[Page segmentation data]
----
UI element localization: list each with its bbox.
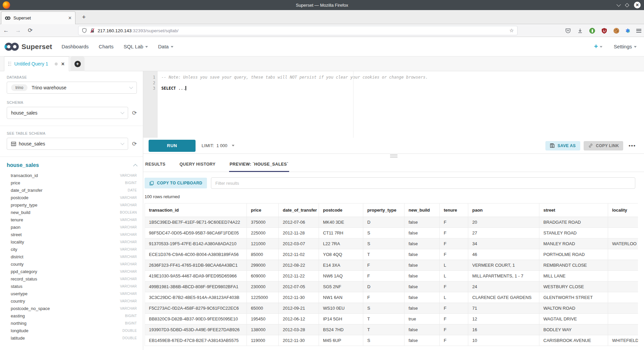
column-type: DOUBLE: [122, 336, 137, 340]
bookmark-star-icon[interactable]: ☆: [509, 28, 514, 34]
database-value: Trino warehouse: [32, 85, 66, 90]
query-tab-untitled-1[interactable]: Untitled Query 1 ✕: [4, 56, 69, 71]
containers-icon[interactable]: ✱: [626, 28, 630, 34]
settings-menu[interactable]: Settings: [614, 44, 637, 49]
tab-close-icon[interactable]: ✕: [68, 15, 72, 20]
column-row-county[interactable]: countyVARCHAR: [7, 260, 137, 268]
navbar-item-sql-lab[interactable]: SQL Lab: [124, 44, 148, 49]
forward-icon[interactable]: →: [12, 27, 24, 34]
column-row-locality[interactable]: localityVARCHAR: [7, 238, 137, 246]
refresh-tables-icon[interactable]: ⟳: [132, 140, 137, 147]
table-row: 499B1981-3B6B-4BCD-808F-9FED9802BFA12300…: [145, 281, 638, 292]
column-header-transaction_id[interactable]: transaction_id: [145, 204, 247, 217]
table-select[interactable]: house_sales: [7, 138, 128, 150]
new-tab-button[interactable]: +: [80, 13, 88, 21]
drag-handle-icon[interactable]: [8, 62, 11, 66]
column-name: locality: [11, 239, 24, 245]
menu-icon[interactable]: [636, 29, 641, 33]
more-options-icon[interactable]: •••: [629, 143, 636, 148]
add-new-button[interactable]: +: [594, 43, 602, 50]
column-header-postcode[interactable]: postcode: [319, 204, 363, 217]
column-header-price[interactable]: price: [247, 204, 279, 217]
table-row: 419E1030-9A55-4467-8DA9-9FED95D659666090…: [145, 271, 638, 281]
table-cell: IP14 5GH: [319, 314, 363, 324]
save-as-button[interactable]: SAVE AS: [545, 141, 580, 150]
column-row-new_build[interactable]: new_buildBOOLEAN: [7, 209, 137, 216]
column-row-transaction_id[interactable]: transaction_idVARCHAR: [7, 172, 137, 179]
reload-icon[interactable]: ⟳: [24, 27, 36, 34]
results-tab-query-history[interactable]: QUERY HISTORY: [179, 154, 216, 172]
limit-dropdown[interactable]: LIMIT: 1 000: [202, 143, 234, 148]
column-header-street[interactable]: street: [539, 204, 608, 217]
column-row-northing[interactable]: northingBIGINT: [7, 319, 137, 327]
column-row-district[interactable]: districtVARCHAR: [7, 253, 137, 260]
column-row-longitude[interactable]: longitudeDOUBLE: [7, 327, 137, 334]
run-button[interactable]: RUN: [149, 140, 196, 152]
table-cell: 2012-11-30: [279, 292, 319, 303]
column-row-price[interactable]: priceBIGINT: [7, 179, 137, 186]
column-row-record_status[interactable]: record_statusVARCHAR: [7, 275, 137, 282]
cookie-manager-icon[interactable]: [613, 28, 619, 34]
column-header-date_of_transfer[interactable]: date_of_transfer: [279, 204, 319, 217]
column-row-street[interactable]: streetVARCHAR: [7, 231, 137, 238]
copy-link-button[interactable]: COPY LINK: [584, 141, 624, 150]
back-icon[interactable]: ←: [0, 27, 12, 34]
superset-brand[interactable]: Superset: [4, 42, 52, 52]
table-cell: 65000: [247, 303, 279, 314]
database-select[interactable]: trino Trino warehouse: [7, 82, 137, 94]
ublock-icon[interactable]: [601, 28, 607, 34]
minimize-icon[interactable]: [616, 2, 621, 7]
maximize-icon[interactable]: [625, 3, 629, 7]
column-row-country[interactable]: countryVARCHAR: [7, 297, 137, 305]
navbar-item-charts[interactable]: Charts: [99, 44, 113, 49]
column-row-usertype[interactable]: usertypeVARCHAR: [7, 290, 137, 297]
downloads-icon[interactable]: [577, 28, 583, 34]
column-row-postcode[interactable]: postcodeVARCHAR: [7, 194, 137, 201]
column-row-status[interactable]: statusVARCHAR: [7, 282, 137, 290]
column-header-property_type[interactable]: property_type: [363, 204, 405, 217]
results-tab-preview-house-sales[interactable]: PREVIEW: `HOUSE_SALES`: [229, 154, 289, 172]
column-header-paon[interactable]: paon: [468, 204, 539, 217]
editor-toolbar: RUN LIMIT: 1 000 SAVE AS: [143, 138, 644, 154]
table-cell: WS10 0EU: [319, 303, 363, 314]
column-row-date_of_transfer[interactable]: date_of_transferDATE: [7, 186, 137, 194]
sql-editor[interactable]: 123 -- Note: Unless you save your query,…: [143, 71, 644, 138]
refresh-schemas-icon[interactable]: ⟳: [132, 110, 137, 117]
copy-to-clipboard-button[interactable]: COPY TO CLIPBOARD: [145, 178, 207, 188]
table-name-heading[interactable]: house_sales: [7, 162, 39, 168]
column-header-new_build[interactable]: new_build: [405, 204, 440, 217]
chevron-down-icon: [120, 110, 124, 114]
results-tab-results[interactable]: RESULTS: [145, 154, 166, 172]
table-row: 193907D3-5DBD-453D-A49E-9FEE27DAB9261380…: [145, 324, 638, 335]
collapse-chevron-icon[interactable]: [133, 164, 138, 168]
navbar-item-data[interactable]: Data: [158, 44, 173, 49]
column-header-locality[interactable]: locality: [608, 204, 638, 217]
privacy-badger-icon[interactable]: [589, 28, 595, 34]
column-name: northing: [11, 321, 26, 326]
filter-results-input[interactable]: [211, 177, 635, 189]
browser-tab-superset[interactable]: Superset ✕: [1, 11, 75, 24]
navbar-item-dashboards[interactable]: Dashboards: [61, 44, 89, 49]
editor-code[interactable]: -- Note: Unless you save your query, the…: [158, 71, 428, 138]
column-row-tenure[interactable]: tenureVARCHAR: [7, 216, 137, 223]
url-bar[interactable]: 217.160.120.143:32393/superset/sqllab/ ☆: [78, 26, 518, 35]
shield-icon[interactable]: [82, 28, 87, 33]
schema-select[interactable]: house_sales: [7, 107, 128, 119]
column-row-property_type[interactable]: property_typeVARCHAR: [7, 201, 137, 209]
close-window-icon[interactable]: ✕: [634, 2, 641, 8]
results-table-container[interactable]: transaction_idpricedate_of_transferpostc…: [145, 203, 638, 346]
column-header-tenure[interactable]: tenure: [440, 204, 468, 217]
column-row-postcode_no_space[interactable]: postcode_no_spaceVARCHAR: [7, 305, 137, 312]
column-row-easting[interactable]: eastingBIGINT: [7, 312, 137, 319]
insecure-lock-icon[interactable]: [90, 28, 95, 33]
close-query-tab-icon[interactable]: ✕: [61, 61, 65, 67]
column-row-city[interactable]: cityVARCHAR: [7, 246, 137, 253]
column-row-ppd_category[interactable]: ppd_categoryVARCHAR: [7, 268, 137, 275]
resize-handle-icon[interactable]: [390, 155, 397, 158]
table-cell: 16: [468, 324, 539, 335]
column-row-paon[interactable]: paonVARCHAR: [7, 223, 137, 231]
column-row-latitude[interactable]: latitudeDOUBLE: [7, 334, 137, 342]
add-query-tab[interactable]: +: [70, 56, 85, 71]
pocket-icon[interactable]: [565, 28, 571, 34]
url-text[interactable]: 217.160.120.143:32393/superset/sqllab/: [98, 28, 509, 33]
----
> _What is required_
Your task is to return each line of the data above that contains the string "header".

> _Answer section_
column-header-transaction_id[interactable]: transaction_id: [145, 204, 247, 217]
column-header-postcode[interactable]: postcode: [319, 204, 363, 217]
column-header-price[interactable]: price: [247, 204, 279, 217]
column-header-street[interactable]: street: [539, 204, 608, 217]
column-header-date_of_transfer[interactable]: date_of_transfer: [279, 204, 319, 217]
column-header-property_type[interactable]: property_type: [363, 204, 405, 217]
column-header-paon[interactable]: paon: [468, 204, 539, 217]
column-header-new_build[interactable]: new_build: [405, 204, 440, 217]
column-header-locality[interactable]: locality: [608, 204, 638, 217]
column-header-tenure[interactable]: tenure: [440, 204, 468, 217]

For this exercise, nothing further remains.